Problem details: Look through the material below and return every line that contains "Localflirt".

*** Listed entries ***

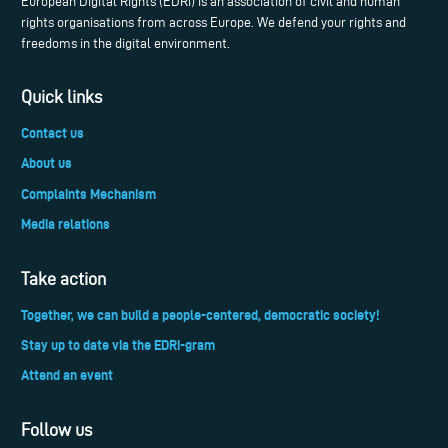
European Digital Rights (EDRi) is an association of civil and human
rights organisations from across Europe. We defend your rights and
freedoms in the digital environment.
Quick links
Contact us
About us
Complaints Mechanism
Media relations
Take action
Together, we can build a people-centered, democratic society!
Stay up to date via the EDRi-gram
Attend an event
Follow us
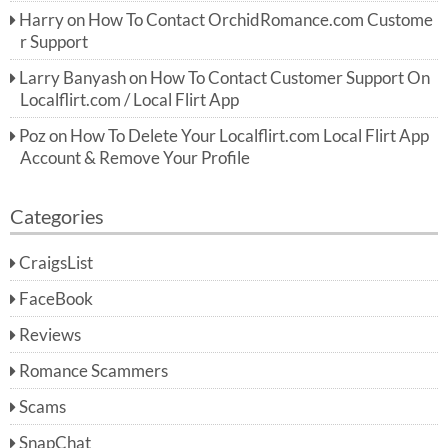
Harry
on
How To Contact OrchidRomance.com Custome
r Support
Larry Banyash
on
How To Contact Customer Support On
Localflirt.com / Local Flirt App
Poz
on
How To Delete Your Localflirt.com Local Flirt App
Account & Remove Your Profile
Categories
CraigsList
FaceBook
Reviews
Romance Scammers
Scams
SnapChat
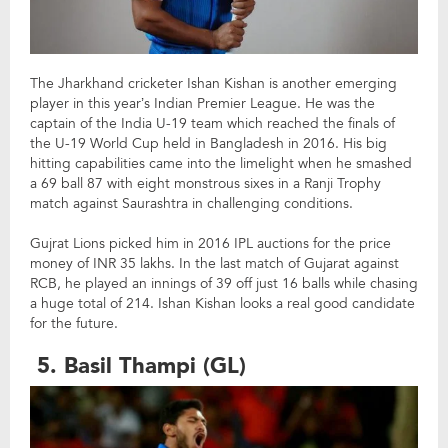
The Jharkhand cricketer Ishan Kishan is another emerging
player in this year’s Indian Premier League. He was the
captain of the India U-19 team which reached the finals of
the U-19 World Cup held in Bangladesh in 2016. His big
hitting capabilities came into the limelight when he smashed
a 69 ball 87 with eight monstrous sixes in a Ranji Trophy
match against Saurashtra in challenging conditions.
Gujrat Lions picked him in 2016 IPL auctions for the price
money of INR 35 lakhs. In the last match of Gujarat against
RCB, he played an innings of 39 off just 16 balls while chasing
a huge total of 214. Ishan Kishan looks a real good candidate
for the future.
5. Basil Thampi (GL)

*** End of Listed entries ***
*** Listed entries ***

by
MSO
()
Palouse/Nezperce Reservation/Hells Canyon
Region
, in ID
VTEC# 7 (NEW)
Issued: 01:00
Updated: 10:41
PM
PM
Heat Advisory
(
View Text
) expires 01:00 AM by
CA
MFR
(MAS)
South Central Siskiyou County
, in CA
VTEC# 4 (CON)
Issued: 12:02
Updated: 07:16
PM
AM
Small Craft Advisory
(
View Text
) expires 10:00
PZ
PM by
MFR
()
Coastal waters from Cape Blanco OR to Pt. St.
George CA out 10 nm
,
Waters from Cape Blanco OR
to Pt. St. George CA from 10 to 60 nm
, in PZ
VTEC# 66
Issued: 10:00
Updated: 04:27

*** End of Listed entries ***
*** Listed entries ***

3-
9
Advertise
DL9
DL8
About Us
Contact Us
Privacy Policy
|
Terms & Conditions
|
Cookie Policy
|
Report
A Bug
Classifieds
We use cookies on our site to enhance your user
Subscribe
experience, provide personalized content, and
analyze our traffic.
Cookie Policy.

*** End of Listed entries ***

Answer section:
Localflirt.com / Local Flirt App
How To Delete Your Localflirt.com Local Flirt App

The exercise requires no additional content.